Submitted by Tomasz Wegrzanowski (Sun Aug 20 03:31:30 UTC 2006)
Currently Ruby standard library uses C-style pseudo-symbols all over the place. For example to create a socket one has to say:
socket = Socket.new(Socket::AF_INET, Socket::SOCK_STREAM, 0)
Instead of more Ruby-like:
socket = Socket.new(:inet, :stream, 0)
This is highly verbose - one needs to remember many multi-level namespaces (here Socket::SOCK_* and Socket::AF_*) and also highly error-prone. It is very easy to make a mistake like:
socket = Socket.new(Socket::SOCK_STREAM, Socket::AF_INET, 0)
and it doesn't even throw an error, just creates a wrong kind of socket, what is very hard to debug.
We can make Socket::SOCK_STREAM evaluate to Socket::SOCKEnum object (some Ruby libraries do something like that), but this would be ugly. It's much easier to simply use Symbols.
Second, make all existing pseudo-symbols evaluate to real symbols. So Socket::SOCK_STREAM will evaluate to :stream etc. This way most programs will continue to work.
Third, optional, is to define Symbol#| to return some object that can be converted to a number in a right way later. Probably not an Array, because Array#| already does something, and :a|:b|:c would mean [:a,:b]|:c what would be bad.
Maybe we should let such functions accept integers too, so people can pass nonstandard pseudosymbols. This would be very rarely used of course.
This proposal is mostly backwards-compatible, however there are a few cases where it's not.
Case 1 - if the fact that pseudosymbols are integers is actually used in a program. The most common case is probably flags, like open("file", Fcntl::O_CREAT|Fcntl::O_EXCL). We can make it backwards-compatible by defining Symbol#| or accept the incompatibility. I'm not sure whether Symbol#| is a good idea or not. If we added Symbol#|, the backwards compatibility would be pretty much complete in this case.
Case 2 - we don't really know what namespace to use. Most calls like Socket#new know how to convert each of their arguments. Some however don't, like ioctl(2), and they'd need more complex solutions.
It should not be slower in most cases.
Both:
socket = Socket.new(Socket::SOCK_STREAM, Socket::AF_INET, 0)and
socket = Socket.new(:stream, :inet, 0)have to convert symbols to numbers at run-time. Only one does it before the call, and other after the call. Well, unless Ruby does some sort of optimization here, but both cases seem to be as optimizable.
Because of the slight backwards incompatibility, it's best to do the switch when moving to Ruby 2.

| Comments | Current voting | ||||||||||
|---|---|---|---|---|---|---|---|---|---|---|---|
|


RCRchive copyright © David Alan Black, 2003-2005.
Powered by Ruby on Rails.
again forget signature. Ondrej Bilka
I have an impression that it should be fairly simple to code it. If most of us agree that this is a good idea, I can try doing some implementation. But it's better to ask first and code later, especially if the coding has to be done in C :-)

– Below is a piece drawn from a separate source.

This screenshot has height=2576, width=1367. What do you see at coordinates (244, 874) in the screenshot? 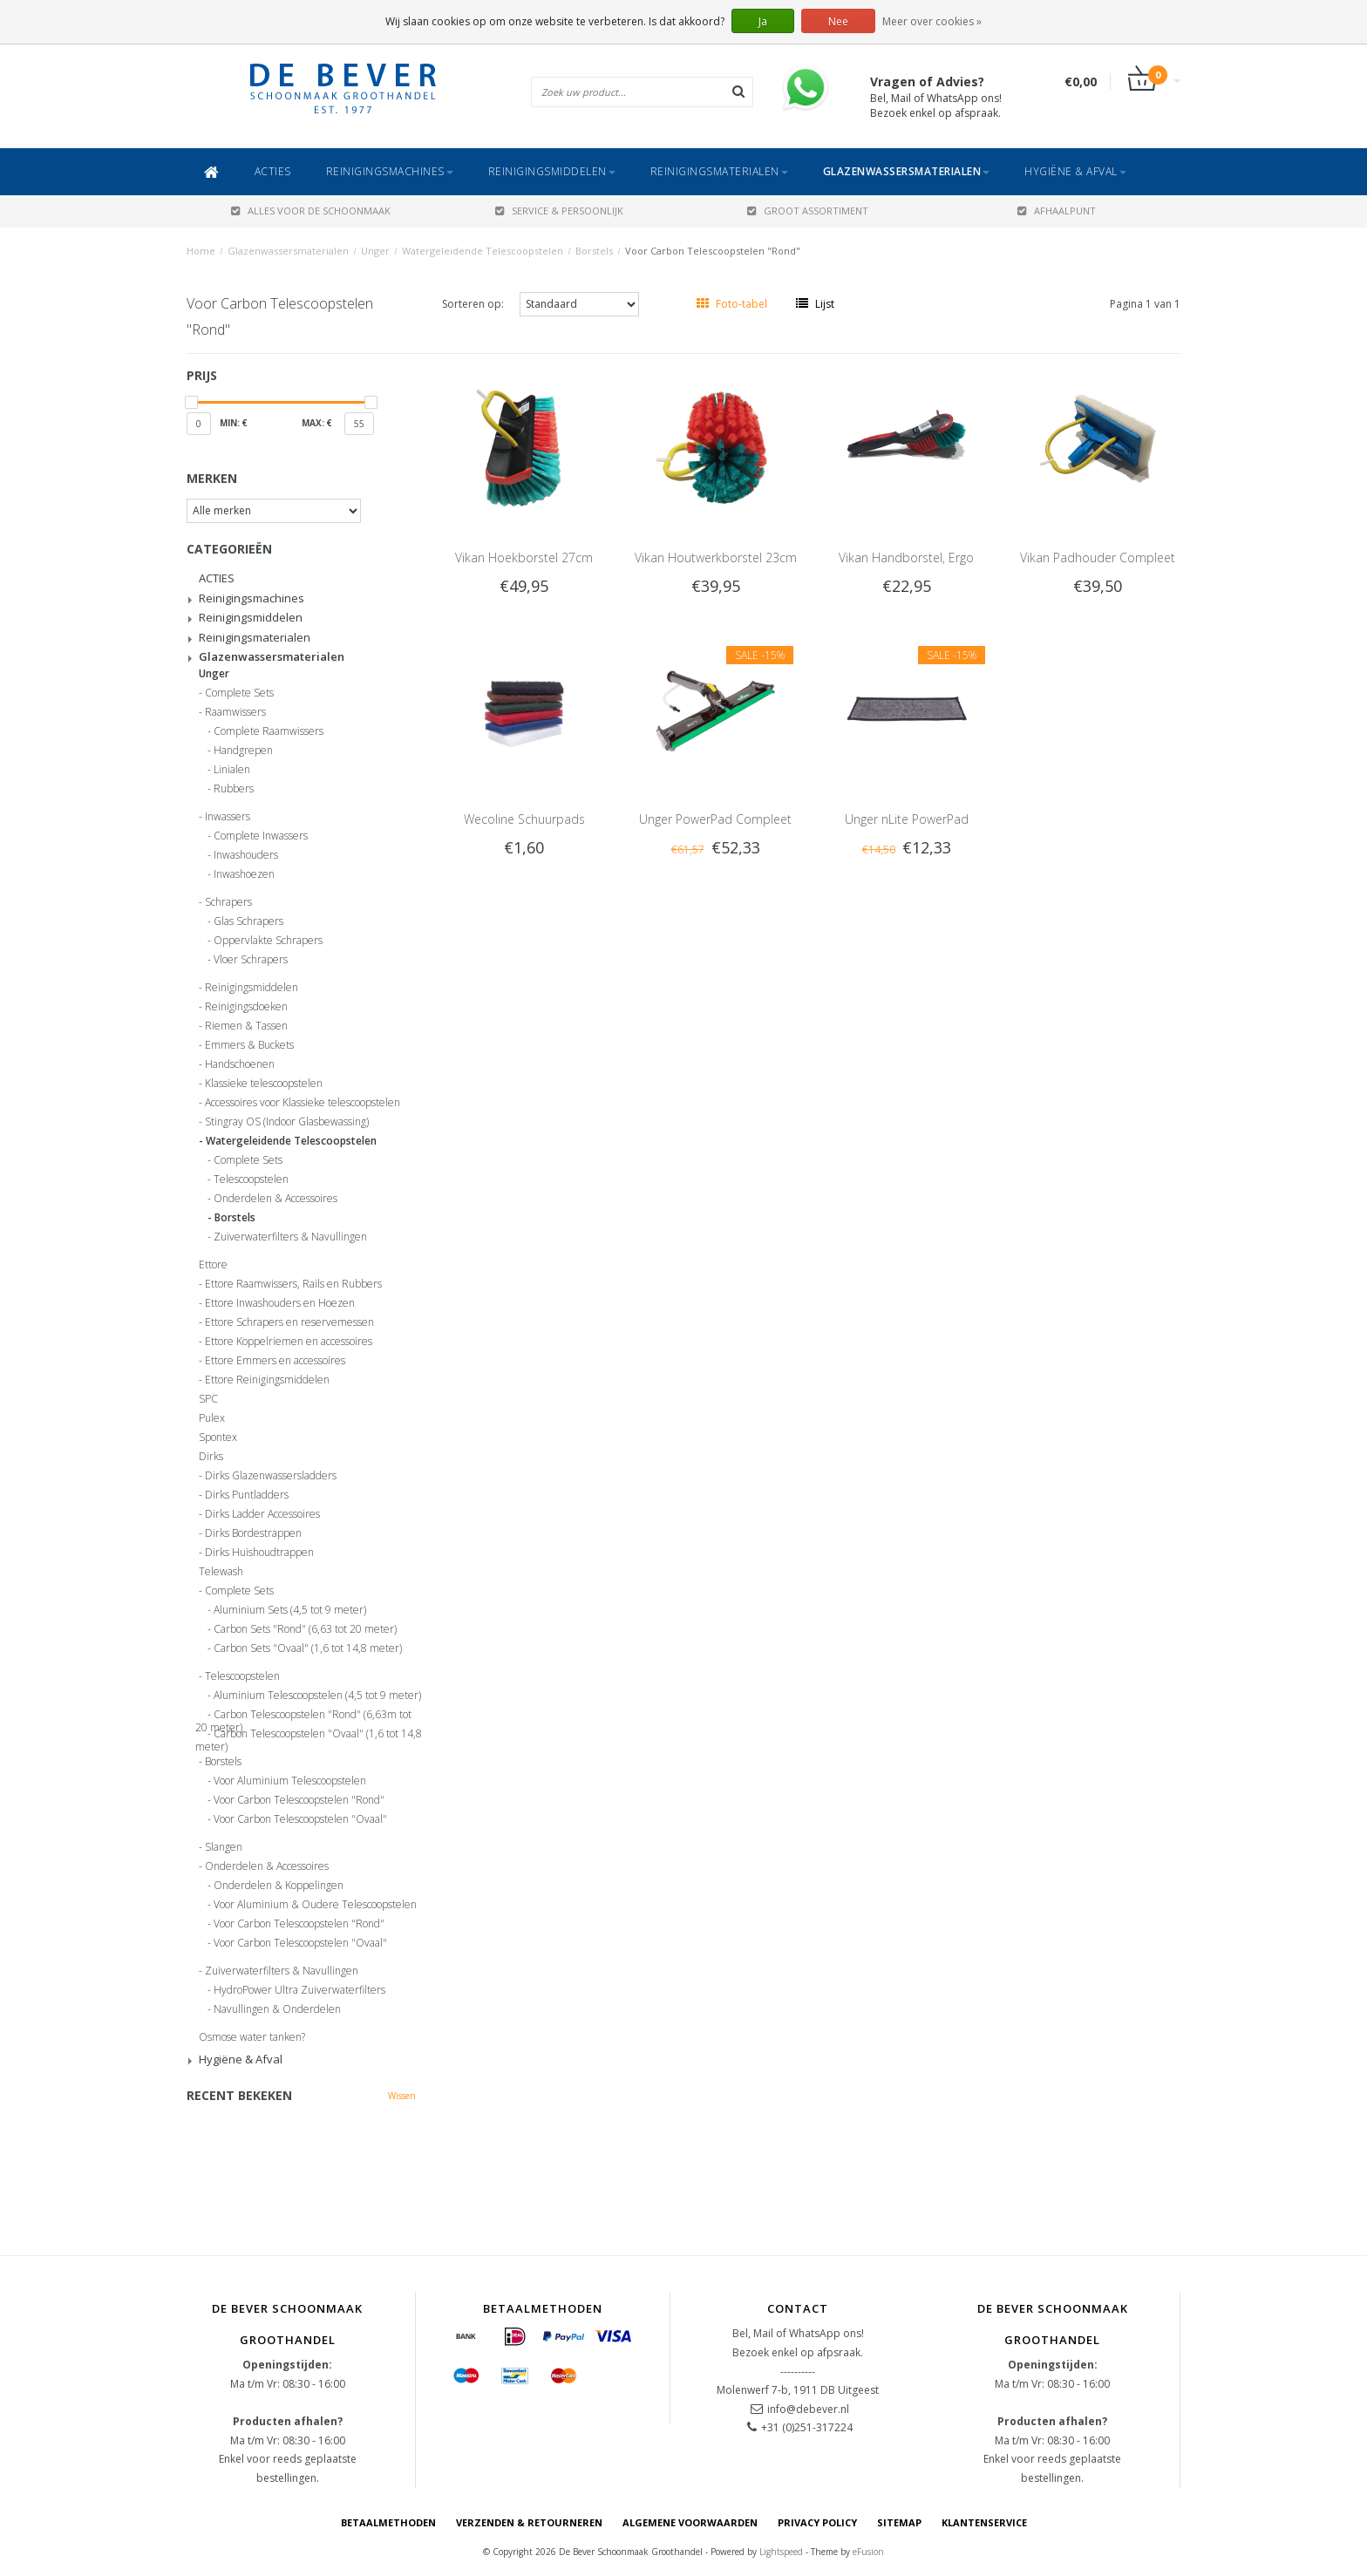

Number of RCRs aimed at this problem is really huge, so it seems the feeling that something ought to be done about it is quite prevalent. I think this RCR is the most backward-compatible and most elegant so far, but well - I'm ceratinly biased here, so I'd like to hear your views too :-)
Translating C code to
is pretty straight forward, whereas
is not. One might confuse to choose :SOCK_STREAM or :stream or :STREAM or something totally different. I am not refusing this idea, but there must be some specific rule to convert C code to Ruby symbolic code.
matz.
As far as I can tell, C symbols in almost all libraries are in all-uppercase, and even when they use mixed case, it is almost unheard of to have different cases mean different things. Grepping /usr/include on a Ubuntu system (33520 different symbols that are #defined as numbers) I've only found one such case in X11/keysymdef.h where Unicode characters are #define'd and case matters: etc.
So we can simply select any rules for character case. I propose :all_lower_case_with_underscores as this would be most consistent with the rest of Ruby.
So the only problem left is whether to use :stream or :sock_stream, as about 67% pseudosymbols have two or more underscores. I think that most of the time it should be obvious what's "the right thing" to do (usually cutting the first part, or first two parts if they are always together like in XML_SCHEMAS_ELEM_DEFAULT becomes :elem_default). Even in cases where it's not - it's often better than current situation. If the RCR gets accepted the choice will be between :o_rdonly and :rdonly. Now one must guess whether it's Socket::O_RDONLY or IO::O_RDONLY or File::O_RDONLY or Fcntl::O_RDONLY or something else.
There is one more problem - some C symbols have numbers just after underscore. As many as 7.5% have a number following some underscore, but most of them are safe and the number is somewhere further in the symbol, like GL_DOT_PRODUCT_TEXTURE_1D_NV. However 1.4% have number following the first underscore, and in Ruby they'd need to be translated to :"3d_color_texture". This isn't perfect, but we can probably live with it.
-- Tomasz Wegrzanowski
[You wrote]"I have an impression that it should be fairly simple to code it. If most of us agree that this is a good idea, I can try doing some implementation. But it's better to ask first and code later, especially if the coding has to be done in C :-)"
Actually the implementation is part of the RCR process. That makes it easier for people to try it out and decide what they think of it. Sometimes an implementation can't be written (as when someone suggests a fundamental syntax change), but in general the approach should be: ask and code at the same time, not ask first and code later.
I submited at [ruby-core:08850] my implementation. Is needed write enum class holding symbols, alowing negation and perhaps make from CONSTANTS constants. Ondrej Bilka
Can't think of a place where it would make sense to do different things if you receive a :socket_o_rdonly, a :io_o_rdonly or, :file_o_rdonly. You could just have :o_rdonly, let the function decide. That's the beauty of symbols, context is everything. It even gives a more "what you expect" feel.
my 2cents